赵璇这选择题做的实在煎熬,赵明鸣视线如有实质般压在她身上,让人十分不爽。
或许她刚刚应该把赵明鸣派去司徒相艳那边。
她带上赵明鸣有庇护一下这个血亲的意图,毕竟箭雨那边和宴席那边,很难说得准哪头更加安全。而赵明熙与何氏的营帐,很可能已经出了事。
“我去吧。”谢渡安看出赵璇心中焦躁开口道,“我记得他们营帐前有将军府的护卫,情况也许没那么遭,我带四个人去。”
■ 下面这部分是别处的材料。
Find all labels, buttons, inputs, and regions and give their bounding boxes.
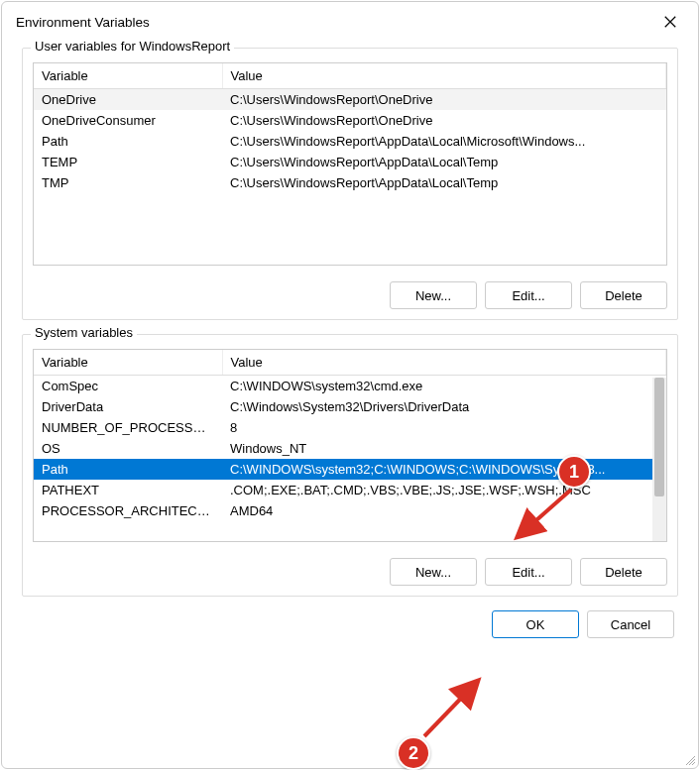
cell-value: C:\Users\WindowsReport\OneDrive [222,110,666,131]
column-header-variable[interactable]: Variable [34,63,222,89]
user-new-button[interactable]: New... [390,281,477,309]
cell-variable: TEMP [34,152,222,172]
user-variables-group: User variables for WindowsReport Variabl… [22,48,678,320]
system-button-row: New... Edit... Delete [33,558,667,586]
table-row[interactable]: TEMPC:\Users\WindowsReport\AppData\Local… [34,152,666,172]
close-button[interactable] [654,10,686,34]
annotation-arrow-2 [418,675,488,744]
resize-grip-icon[interactable] [683,753,695,765]
table-row[interactable]: NUMBER_OF_PROCESSORS8 [34,417,666,438]
table-row[interactable]: OneDriveConsumerC:\Users\WindowsReport\O… [34,110,666,131]
cell-variable: DriverData [34,396,222,417]
annotation-badge-1: 1 [557,455,591,489]
svg-line-1 [424,683,476,736]
cell-value: C:\Users\WindowsReport\OneDrive [222,89,666,111]
cell-variable: Path [34,459,222,480]
table-row[interactable]: OneDriveC:\Users\WindowsReport\OneDrive [34,89,666,111]
user-edit-button[interactable]: Edit... [485,281,572,309]
table-row[interactable]: TMPC:\Users\WindowsReport\AppData\Local\… [34,172,666,193]
cell-value: C:\Users\WindowsReport\AppData\Local\Mic… [222,131,666,152]
user-button-row: New... Edit... Delete [33,281,667,309]
cell-value: C:\Users\WindowsReport\AppData\Local\Tem… [222,152,666,172]
cell-value: 8 [222,417,666,438]
cell-variable: OneDrive [34,89,222,111]
column-header-value[interactable]: Value [222,63,666,89]
ok-button[interactable]: OK [492,610,579,638]
cell-value: .COM;.EXE;.BAT;.CMD;.VBS;.VBE;.JS;.JSE;.… [222,480,666,500]
environment-variables-dialog: Environment Variables User variables for… [1,1,699,769]
column-header-value[interactable]: Value [222,350,666,376]
scrollbar[interactable] [652,378,666,541]
cell-variable: TMP [34,172,222,193]
close-icon [663,15,677,29]
cell-value: C:\Users\WindowsReport\AppData\Local\Tem… [222,172,666,193]
system-new-button[interactable]: New... [390,558,477,586]
system-group-label: System variables [31,325,137,340]
cell-variable: ComSpec [34,376,222,397]
window-title: Environment Variables [16,15,150,30]
cancel-button[interactable]: Cancel [587,610,674,638]
user-delete-button[interactable]: Delete [580,281,667,309]
cell-variable: Path [34,131,222,152]
cell-value: Windows_NT [222,438,666,459]
system-delete-button[interactable]: Delete [580,558,667,586]
user-variables-table[interactable]: Variable Value OneDriveC:\Users\WindowsR… [33,62,667,266]
titlebar: Environment Variables [2,2,698,40]
cell-variable: OS [34,438,222,459]
dialog-button-row: OK Cancel [22,610,678,640]
system-edit-button[interactable]: Edit... [485,558,572,586]
dialog-content: User variables for WindowsReport Variabl… [2,40,698,768]
cell-value: C:\WINDOWS\system32;C:\WINDOWS;C:\WINDOW… [222,459,666,480]
cell-value: C:\Windows\System32\Drivers\DriverData [222,396,666,417]
cell-variable: OneDriveConsumer [34,110,222,131]
cell-value: AMD64 [222,500,666,521]
cell-value: C:\WINDOWS\system32\cmd.exe [222,376,666,397]
annotation-badge-2: 2 [397,736,430,770]
scrollbar-thumb[interactable] [654,378,664,496]
cell-variable: PROCESSOR_ARCHITECTU... [34,500,222,521]
table-row[interactable]: ComSpecC:\WINDOWS\system32\cmd.exe [34,376,666,397]
table-row[interactable]: DriverDataC:\Windows\System32\Drivers\Dr… [34,396,666,417]
table-row[interactable]: PathC:\Users\WindowsReport\AppData\Local… [34,131,666,152]
svg-line-0 [520,490,571,535]
cell-variable: NUMBER_OF_PROCESSORS [34,417,222,438]
column-header-variable[interactable]: Variable [34,350,222,376]
user-group-label: User variables for WindowsReport [31,39,234,54]
annotation-arrow-1 [510,484,581,543]
cell-variable: PATHEXT [34,480,222,500]
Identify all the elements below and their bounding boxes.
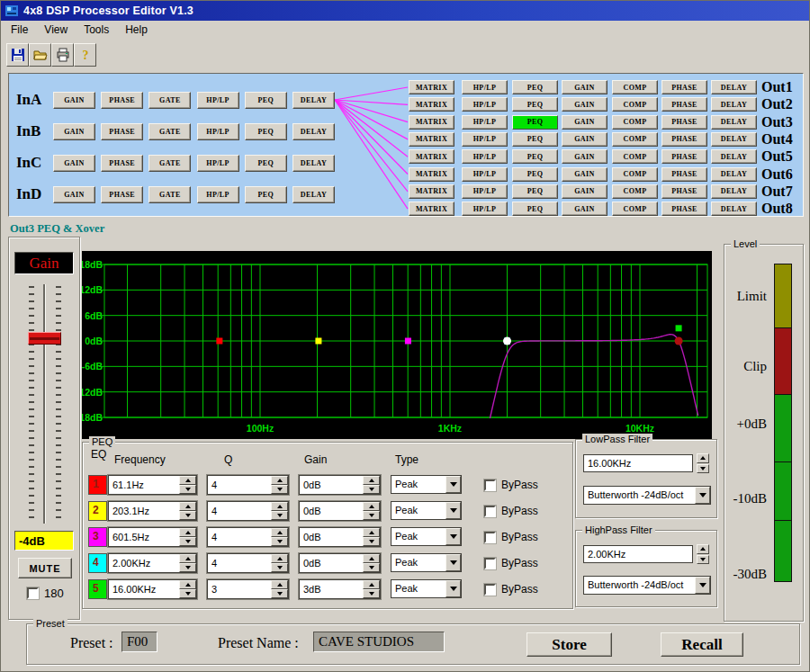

将军府的护卫皆是精锐,不多,但个个能以一敌五,赵璇稍稍放心:“赵明鸣和你一起。”
她这儿不缺一个赵明鸣,如果将军府的护卫也来了,赵明鸣作为赵家人,跟在何氏身边反而更加安全。
和谢渡安分开后,赵璇带着剩下二十人到了宴席的地方。
御前侍卫和一批穿粗衣的反贼交手,月光出奇的亮,刀剑泛着红光,仔细瞧上面全是血痕。
她一马当先带着徽定卫进入了混战,和御前侍卫组成一堵人墙护住上首的皇帝。
太后与金家人和礼部王侍郎挨得很近,欧阳太师和黄老太傅等一众老臣把皇帝堵在人里。
她余光只隐约看见皇帝那顶金色的头冠,箭射过来肯定是插不到皇帝身上。
还好不是王负剑王负剑的状况,赵璇稍稍松口气,皇帝活着,徽定卫就能活。
这次的贼人明显与蒙林那帮乌合之众不一样,身上一股亡命之徒的味道,作战水平也更高。
她解决了两个人,手腕开始泛痛。
赵璇后退一步,抹掉脸上刺疼中溢出的血珠,心中直打鼓。
差点被抹了脖子,她当安监使可不是想丢命。
俗话说得好,硬拼不如智取。还有一句,生命价最高。
她又在混乱中退上两个台阶,往贼人里看了一圈,没有找到疑似是发号施令的人。
不应该啊,这批人又是在林子里打游击,又是有组织有战术杀进营帐地盘,肯定又幕后军师或者首领进行指导。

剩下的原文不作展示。